- Action item: The answer must consist of every line from the data that holds the string "header".

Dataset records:
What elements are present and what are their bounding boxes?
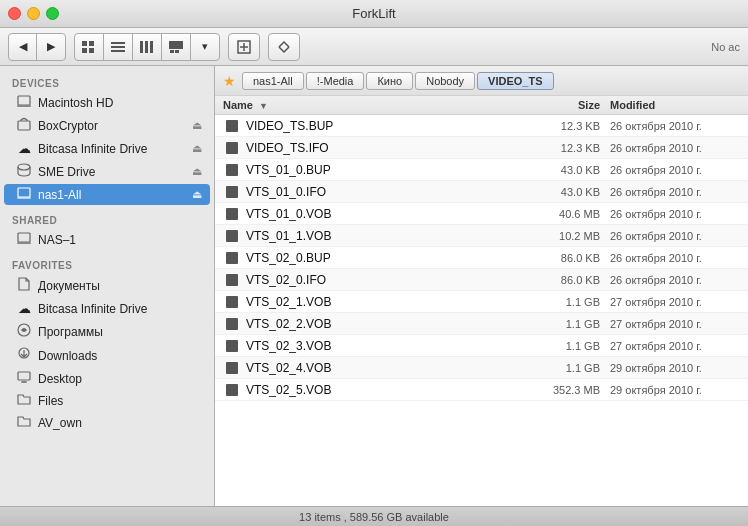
- file-size: 1.1 GB: [520, 296, 600, 308]
- sidebar-item-desktop[interactable]: Desktop: [4, 368, 210, 389]
- breadcrumb-nobody[interactable]: Nobody: [415, 72, 475, 90]
- programmy-label: Программы: [38, 325, 103, 339]
- bitcasa-fav-icon: ☁: [16, 301, 32, 316]
- table-row[interactable]: VIDEO_TS.BUP12.3 KB26 октября 2010 г.: [215, 115, 748, 137]
- sidebar-item-av-own[interactable]: AV_own: [4, 412, 210, 433]
- view-buttons[interactable]: ▾: [74, 33, 220, 61]
- sidebar-item-programmy[interactable]: Программы: [4, 320, 210, 343]
- breadcrumb-i-media[interactable]: !-Media: [306, 72, 365, 90]
- sme-drive-eject-icon[interactable]: ⏏: [192, 165, 202, 178]
- table-row[interactable]: VTS_01_0.VOB40.6 MB26 октября 2010 г.: [215, 203, 748, 225]
- table-row[interactable]: VTS_02_4.VOB1.1 GB29 октября 2010 г.: [215, 357, 748, 379]
- sync-button[interactable]: [269, 34, 299, 60]
- nas-1-label: NAS–1: [38, 233, 76, 247]
- view-list-button[interactable]: [104, 34, 133, 60]
- svg-rect-38: [226, 340, 238, 352]
- svg-rect-32: [226, 208, 238, 220]
- svg-rect-30: [226, 164, 238, 176]
- file-name: VTS_02_5.VOB: [246, 383, 520, 397]
- breadcrumb-kino[interactable]: Кино: [366, 72, 413, 90]
- svg-rect-8: [145, 41, 148, 53]
- boxcryptor-eject-icon[interactable]: ⏏: [192, 119, 202, 132]
- sidebar: DEVICES Macintosh HD BoxCryptor ⏏ ☁ Bitc…: [0, 66, 215, 506]
- sync-buttons[interactable]: [268, 33, 300, 61]
- nas1-all-label: nas1-All: [38, 188, 81, 202]
- maximize-button[interactable]: [46, 7, 59, 20]
- file-size: 1.1 GB: [520, 318, 600, 330]
- table-row[interactable]: VTS_01_0.IFO43.0 KB26 октября 2010 г.: [215, 181, 748, 203]
- view-dropdown-button[interactable]: ▾: [191, 34, 219, 60]
- view-icons-button[interactable]: [75, 34, 104, 60]
- sidebar-item-dokumenty[interactable]: Документы: [4, 274, 210, 297]
- minimize-button[interactable]: [27, 7, 40, 20]
- file-type-icon: [223, 294, 241, 310]
- file-size: 1.1 GB: [520, 362, 600, 374]
- title-bar: ForkLift: [0, 0, 748, 28]
- table-row[interactable]: VTS_02_0.IFO86.0 KB26 октября 2010 г.: [215, 269, 748, 291]
- svg-rect-9: [150, 41, 153, 53]
- file-modified: 26 октября 2010 г.: [600, 274, 740, 286]
- action-buttons[interactable]: [228, 33, 260, 61]
- nav-buttons[interactable]: ◀ ▶: [8, 33, 66, 61]
- sidebar-item-macintosh-hd[interactable]: Macintosh HD: [4, 92, 210, 113]
- view-column-button[interactable]: [133, 34, 162, 60]
- favorites-star-icon[interactable]: ★: [223, 73, 236, 89]
- bitcasa-eject-icon[interactable]: ⏏: [192, 142, 202, 155]
- file-size: 40.6 MB: [520, 208, 600, 220]
- svg-rect-26: [18, 372, 30, 380]
- sort-arrow-icon: ▼: [259, 101, 268, 111]
- file-type-icon: [223, 338, 241, 354]
- table-row[interactable]: VTS_02_5.VOB352.3 MB29 октября 2010 г.: [215, 379, 748, 401]
- svg-rect-33: [226, 230, 238, 242]
- table-row[interactable]: VTS_02_3.VOB1.1 GB27 октября 2010 г.: [215, 335, 748, 357]
- svg-rect-16: [18, 96, 30, 105]
- column-size-header[interactable]: Size: [520, 99, 600, 111]
- bitcasa-icon: ☁: [16, 141, 32, 156]
- breadcrumb-nas1-all[interactable]: nas1-All: [242, 72, 304, 90]
- forward-button[interactable]: ▶: [37, 34, 65, 60]
- table-row[interactable]: VTS_02_0.BUP86.0 KB26 октября 2010 г.: [215, 247, 748, 269]
- file-modified: 27 октября 2010 г.: [600, 296, 740, 308]
- column-name-header[interactable]: Name ▼: [223, 99, 520, 111]
- sme-drive-icon: [16, 163, 32, 180]
- svg-rect-37: [226, 318, 238, 330]
- file-modified: 26 октября 2010 г.: [600, 164, 740, 176]
- sidebar-item-nas-1[interactable]: NAS–1: [4, 229, 210, 250]
- window-controls[interactable]: [8, 7, 59, 20]
- file-size: 10.2 MB: [520, 230, 600, 242]
- svg-point-19: [18, 164, 30, 170]
- sidebar-item-sme-drive[interactable]: SME Drive ⏏: [4, 160, 210, 183]
- sidebar-item-boxcryptor[interactable]: BoxCryptor ⏏: [4, 114, 210, 137]
- content-area: ★ nas1-All !-Media Кино Nobody VIDEO_TS …: [215, 66, 748, 506]
- back-button[interactable]: ◀: [9, 34, 37, 60]
- column-modified-header[interactable]: Modified: [600, 99, 740, 111]
- sidebar-item-downloads[interactable]: Downloads: [4, 344, 210, 367]
- window-title: ForkLift: [352, 6, 395, 21]
- file-list-header: Name ▼ Size Modified: [215, 96, 748, 115]
- file-name: VTS_01_0.VOB: [246, 207, 520, 221]
- table-row[interactable]: VTS_01_1.VOB10.2 MB26 октября 2010 г.: [215, 225, 748, 247]
- svg-rect-36: [226, 296, 238, 308]
- file-size: 1.1 GB: [520, 340, 600, 352]
- view-cover-button[interactable]: [162, 34, 191, 60]
- close-button[interactable]: [8, 7, 21, 20]
- sidebar-item-bitcasa[interactable]: ☁ Bitcasa Infinite Drive ⏏: [4, 138, 210, 159]
- table-row[interactable]: VTS_02_2.VOB1.1 GB27 октября 2010 г.: [215, 313, 748, 335]
- av-own-icon: [16, 415, 32, 430]
- svg-rect-12: [175, 50, 179, 53]
- table-row[interactable]: VIDEO_TS.IFO12.3 KB26 октября 2010 г.: [215, 137, 748, 159]
- svg-rect-34: [226, 252, 238, 264]
- table-row[interactable]: VTS_01_0.BUP43.0 KB26 октября 2010 г.: [215, 159, 748, 181]
- action-button-1[interactable]: [229, 34, 259, 60]
- sidebar-item-bitcasa-fav[interactable]: ☁ Bitcasa Infinite Drive: [4, 298, 210, 319]
- file-type-icon: [223, 272, 241, 288]
- nas1-all-eject-icon[interactable]: ⏏: [192, 188, 202, 201]
- sidebar-item-files[interactable]: Files: [4, 390, 210, 411]
- sidebar-item-nas1-all[interactable]: nas1-All ⏏: [4, 184, 210, 205]
- breadcrumb-video-ts[interactable]: VIDEO_TS: [477, 72, 553, 90]
- svg-rect-4: [111, 42, 125, 44]
- file-name: VTS_02_0.BUP: [246, 251, 520, 265]
- status-bar: 13 items , 589.56 GB available: [0, 506, 748, 526]
- file-modified: 27 октября 2010 г.: [600, 318, 740, 330]
- table-row[interactable]: VTS_02_1.VOB1.1 GB27 октября 2010 г.: [215, 291, 748, 313]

- Result:
- column-size-header[interactable]: Size: [520, 99, 600, 111]
- column-name-header[interactable]: Name ▼: [223, 99, 520, 111]
- column-modified-header[interactable]: Modified: [600, 99, 740, 111]
- file-list-header: Name ▼ Size Modified: [215, 96, 748, 115]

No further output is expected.